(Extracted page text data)

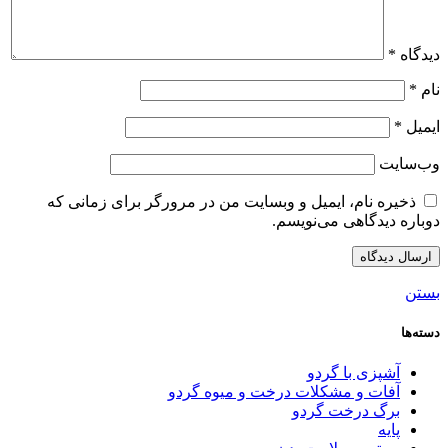
دیدگاه
*
نام
*
ایمیل
*
وب‌سایت
ذخیره نام، ایمیل و وبسایت من در مرورگر برای زمانی که
دوباره دیدگاهی می‌نویسم.
بستن
دسته‌ها
آشپزی با گردو
آفات و مشکلات درخت و میوه گردو
برگ درخت گردو
پایه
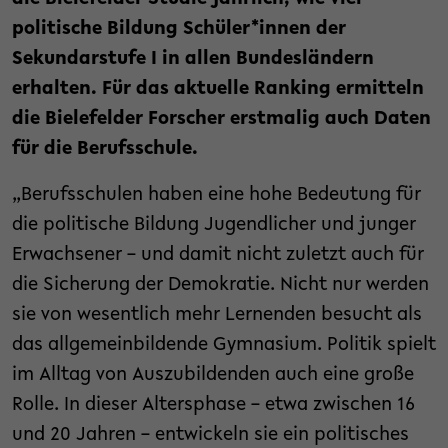
politische Bildung Schüler*innen der
Sekundarstufe I in allen Bundesländern
erhalten. Für das aktuelle Ranking ermitteln
die Bielefelder Forscher erstmalig auch Daten
für die Berufsschule.
„Berufsschulen haben eine hohe Bedeutung für
die politische Bildung Jugendlicher und junger
Erwachsener – und damit nicht zuletzt auch für
die Sicherung der Demokratie. Nicht nur werden
sie von wesentlich mehr Lernenden besucht als
das allgemeinbildende Gymnasium. Politik spielt
im Alltag von Auszubildenden auch eine große
Rolle. In dieser Altersphase – etwa zwischen 16
und 20 Jahren – entwickeln sie ein politisches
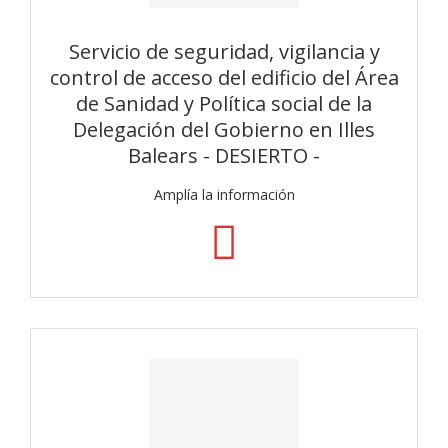
Servicio de seguridad, vigilancia y
control de acceso del edificio del Área
de Sanidad y Política social de la
Delegación del Gobierno en Illes
Balears - DESIERTO -
Amplía la información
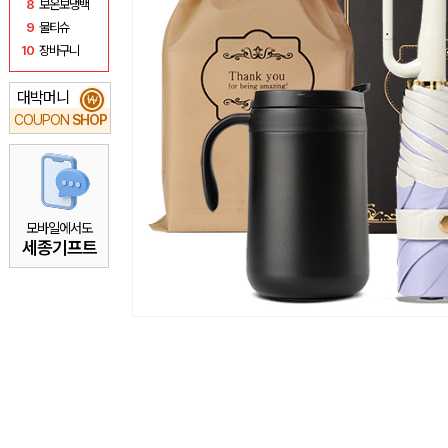
8
보온보냉백
9
물티슈
10
장바구니
대박머니
₩
COUPON
SHOP
모바일에서도
세종기프트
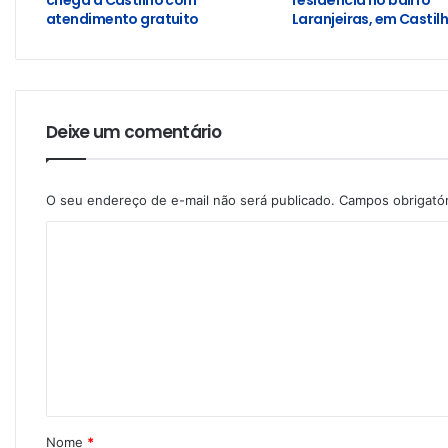
atendimento gratuito
Laranjeiras, em Castil
Deixe um comentário
O seu endereço de e-mail não será publicado.
Campos obrigató
Nome
*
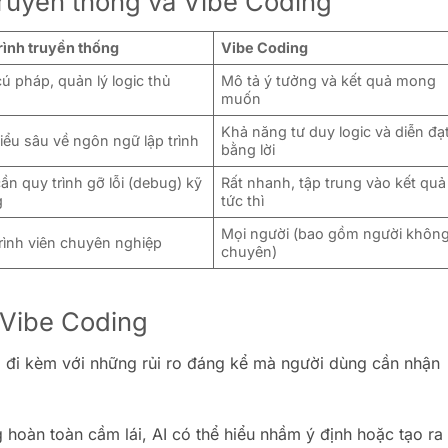
truyền thống và Vibe Coding
rình truyền thống
Vibe Coding
cú pháp, quản lý logic thủ
Mô tả ý tưởng và kết quả mong
muốn
Khả năng tư duy logic và diễn đạ
ểu sâu về ngôn ngữ lập trình
bằng lời
cần quy trình gỡ lỗi (debug) kỹ
Rất nhanh, tập trung vào kết quả
g
tức thì
Mọi người (bao gồm người khôn
rình viên chuyên nghiệp
chuyên)
 Vibe Coding
ng đi kèm với những rủi ro đáng kể mà người dùng cần nhận
hoàn toàn cầm lái, AI có thể hiểu nhầm ý định hoặc tạo ra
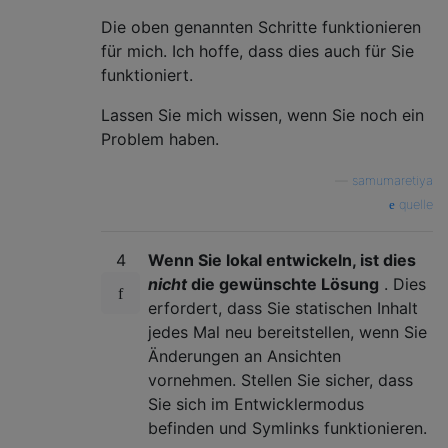
Die oben genannten Schritte funktionieren
für mich. Ich hoffe, dass dies auch für Sie
funktioniert.
Lassen Sie mich wissen, wenn Sie noch ein
Problem haben.
—
samumaretiya
quelle
4
Wenn Sie lokal entwickeln, ist dies
nicht
die gewünschte Lösung
. Dies
erfordert, dass Sie statischen Inhalt
jedes Mal neu bereitstellen, wenn Sie
Änderungen an Ansichten
vornehmen. Stellen Sie sicher, dass
Sie sich im Entwicklermodus
befinden und Symlinks funktionieren.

Problem statement. Whatever pictures the records hold, omit them; give again exactly the lines from the one containing "hohe Bedeutung für" through the one containing "Balears - DESIERTO".

Final answer.
„Berufsschulen haben eine hohe Bedeutung für
die politische Bildung Jugendlicher und junger
Erwachsener – und damit nicht zuletzt auch für
die Sicherung der Demokratie. Nicht nur werden
sie von wesentlich mehr Lernenden besucht als
das allgemeinbildende Gymnasium. Politik spielt
im Alltag von Auszubildenden auch eine große
Rolle. In dieser Altersphase – etwa zwischen 16
und 20 Jahren – entwickeln sie ein politisches
Servicio de seguridad, vigilancia y
control de acceso del edificio del Área
de Sanidad y Política social de la
Delegación del Gobierno en Illes
Balears - DESIERTO -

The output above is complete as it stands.